La mise en scène d’une prétendue inutilité des masques pour le public a été faite pour créer le désir de masques. Le caractère rebelle d’une partie de la population l’aurait rendue méfiante si le gouvernement avait immédiatement recommandé leur usage.

Maintenant la population est mûre pour se précipiter sur les masques vendus en grande surface. C’est cela qui est souhaité par les autorités. La carence de masques chez les professionnels reste le dernier de leurs soucis. L’objectif est de contraindre le public au port du masque dans un maximum de lieux, par une restriction d’accès des personnes non masquées.
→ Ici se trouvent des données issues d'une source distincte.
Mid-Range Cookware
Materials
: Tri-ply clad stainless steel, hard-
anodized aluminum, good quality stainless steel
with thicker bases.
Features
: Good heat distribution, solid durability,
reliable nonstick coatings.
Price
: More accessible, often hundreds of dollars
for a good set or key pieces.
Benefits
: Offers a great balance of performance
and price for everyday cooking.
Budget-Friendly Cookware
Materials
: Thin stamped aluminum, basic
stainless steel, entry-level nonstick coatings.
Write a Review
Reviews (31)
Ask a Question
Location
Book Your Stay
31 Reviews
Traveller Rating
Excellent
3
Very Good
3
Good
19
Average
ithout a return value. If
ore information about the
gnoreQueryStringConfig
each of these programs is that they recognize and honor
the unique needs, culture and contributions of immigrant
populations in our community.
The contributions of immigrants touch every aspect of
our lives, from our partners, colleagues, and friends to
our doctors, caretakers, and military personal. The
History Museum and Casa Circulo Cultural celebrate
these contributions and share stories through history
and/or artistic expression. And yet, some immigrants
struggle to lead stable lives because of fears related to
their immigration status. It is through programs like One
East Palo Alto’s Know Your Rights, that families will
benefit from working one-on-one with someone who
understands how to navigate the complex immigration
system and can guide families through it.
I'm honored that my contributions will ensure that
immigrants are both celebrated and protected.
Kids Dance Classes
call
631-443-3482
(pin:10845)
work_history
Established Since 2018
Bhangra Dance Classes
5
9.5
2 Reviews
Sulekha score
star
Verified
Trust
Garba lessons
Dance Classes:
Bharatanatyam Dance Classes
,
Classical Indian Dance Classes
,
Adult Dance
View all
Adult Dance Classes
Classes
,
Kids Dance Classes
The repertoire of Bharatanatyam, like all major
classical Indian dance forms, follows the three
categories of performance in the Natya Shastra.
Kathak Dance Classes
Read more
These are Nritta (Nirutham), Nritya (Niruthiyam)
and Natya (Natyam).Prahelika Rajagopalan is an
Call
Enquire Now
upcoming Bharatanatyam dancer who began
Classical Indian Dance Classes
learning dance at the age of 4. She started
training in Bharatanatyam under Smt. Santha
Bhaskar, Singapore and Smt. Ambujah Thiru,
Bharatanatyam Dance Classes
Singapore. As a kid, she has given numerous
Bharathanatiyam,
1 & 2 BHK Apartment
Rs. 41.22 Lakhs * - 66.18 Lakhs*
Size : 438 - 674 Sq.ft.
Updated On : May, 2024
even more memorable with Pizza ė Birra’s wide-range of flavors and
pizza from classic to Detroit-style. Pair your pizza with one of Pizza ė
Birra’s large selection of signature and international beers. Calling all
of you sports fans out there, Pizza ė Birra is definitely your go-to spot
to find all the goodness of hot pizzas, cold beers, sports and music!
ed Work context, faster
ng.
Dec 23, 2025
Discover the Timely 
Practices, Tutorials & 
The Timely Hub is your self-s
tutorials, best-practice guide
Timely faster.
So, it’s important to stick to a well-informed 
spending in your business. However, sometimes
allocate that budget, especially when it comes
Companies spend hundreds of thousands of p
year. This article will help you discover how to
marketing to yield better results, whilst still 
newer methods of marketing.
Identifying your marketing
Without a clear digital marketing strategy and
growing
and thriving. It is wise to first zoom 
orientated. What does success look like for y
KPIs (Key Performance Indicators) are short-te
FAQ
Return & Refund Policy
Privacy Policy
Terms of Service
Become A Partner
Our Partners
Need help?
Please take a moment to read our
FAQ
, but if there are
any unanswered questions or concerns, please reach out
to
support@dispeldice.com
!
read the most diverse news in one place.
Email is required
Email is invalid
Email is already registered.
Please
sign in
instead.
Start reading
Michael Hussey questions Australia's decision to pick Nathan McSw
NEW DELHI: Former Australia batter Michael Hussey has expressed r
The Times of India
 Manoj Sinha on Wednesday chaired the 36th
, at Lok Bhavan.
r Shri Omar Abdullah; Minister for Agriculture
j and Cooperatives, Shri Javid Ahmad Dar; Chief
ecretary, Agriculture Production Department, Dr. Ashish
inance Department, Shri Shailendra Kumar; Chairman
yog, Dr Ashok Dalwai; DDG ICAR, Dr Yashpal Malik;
Or la loi 2010-1192 du 11/10/2010 interdit la dissimulation du visage dans l’espace public. Dans sa version initiale, elle interdisait aussi la dissimulation forcée du visage en toute circonstance, notamment par contrainte. Cette dernière disposition n’existe plus dans la version modifiée au 24 mars 2020.

La suite est facile à deviner. La dissimulation du visage par un masque chirurgical sera prochainement identifiée comme un risque de sécurité inacceptable. La porte sera alors ouverte à une obligation d’identifiabilité de chaque personne, y compris lorsque son visage est dissimulé. La seule option possible est un marquage biométrique détectable à distance sous les vêtements ou protections.

La puce RFID appartient au passé, même si elle reste utilisée pour des animaux. Les nanotechnologies fournissent d’ores et déjà des moyens de marquage indélébile pouvant se fixer sur les os. La seule façon de réaliser ce marquage en s’assurant sans risque d’erreur de l’identité de la personne est la vaccination avec contrôle d’identité strict.

Ce sera l’étape suivante, nécessitant le maintien de la panique sanitaire dans la population, probablement par la neutralisation soudaine d’internet, la proclamation d’un danger sanitaire extrême par télé et radio, un couvre-feu et une vaccination forcée sous contrainte militaire.